On Saturday, July 13, the Center for Investigative Journalism in Puerto Rico released nearly one thousand pages containing sexist, homophobic and misogynistic slurs from the encrypted app Telegram between him and 11 other male members of his inner circle.
Rosselló has served as the 12th governor of Puerto Rico for two years and is the son of former Governor of Puerto Rico Pedro Rosselló.
In the private leaked messages, Rosselló described a New York politician as the Spanish word for “wh—,” and cracked jokes at Puerto Rican pop star Ricky Martin’s sexual orientation.
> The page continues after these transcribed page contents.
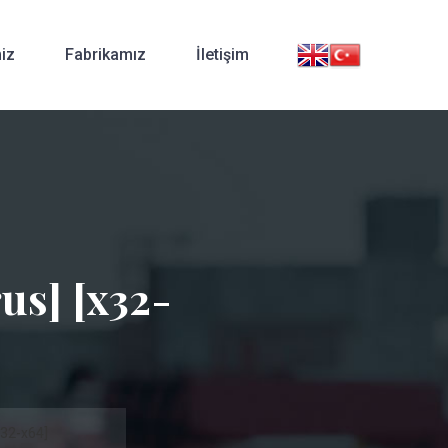
iz
Fabrikamız
İletişim
us] [x32-
x32-x64]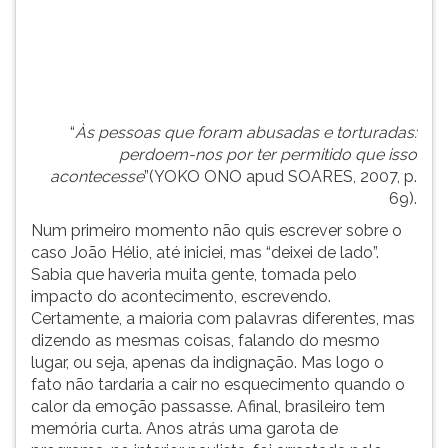
(primeira
tecla
à
direita
do
F).
“
Às pessoas que foram abusadas e torturadas:
Para
perdoem-nos por ter permitido que isso
ir
acontecesse
”(YOKO ONO apud SOARES, 2007, p.
ao
69).
menu
principal
Num primeiro momento não quis escrever sobre o
pressione
caso João Hélio, até iniciei, mas “deixei de lado”.
a
Sabia que haveria muita gente, tomada pelo
tecla
impacto do acontecimento, escrevendo.
J
Certamente, a maioria com palavras diferentes, mas
e
dizendo as mesmas coisas, falando do mesmo
depois
lugar, ou seja, apenas da indignação. Mas logo o
F.
fato não tardaria a cair no esquecimento quando o
Pressione
calor da emoção passasse. Afinal, brasileiro tem
F
memória curta. Anos atrás uma garota de
para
The text thread also contained the middle finger emoji directed at the federal board that controls the island’s finances.
Some messages even included jokes about Hurricane Maria deaths, the deadly Category 5 hurricane that devastated Dominica, the Virgin Islands, and Puerto Rico in September 2017. It is regarded as the worst natural disaster on record to affect those islands.
They also reveal ideas of how to manipulate public opinion and efforts to discredit the work of federal police monitors and journalists.
On Monday evening, thousands of protesters gathered in Old San Juan with signs, chanting, “Ricky, renuncia,” or Ricky, resign. The hashtag, #RickyRenuncia, was even a trending topic on Twitter.
Demonstrators included Ricky Martin and reggaeton artists Bad Bunny and Residente, who even released a song online encouraging others to make their voices heard.
FOX News reports authorities used tear gas during mass protests to disperse those who lit fireworks in front of the governor’s residence, as 21 officers were injured during crowd confrontations.
In addition to protests, many of the Rosselló’s political allies have withdrawn their support.
Last week, two former officials in his administration were arrested for fraud for allegedly giving $15 million in contracts to personal friends and political allies.
Although two of Rosselló’s top officials stepped down since the messages were made public, Rosselló said it is in the island’s best interest for him to stay in office.
“I’ve asked everyone for forgiveness,” Rosselló said during an Nacion Z radio station interview.
According to CBS, he even has made plans to run for re-election for a second term in November 2020.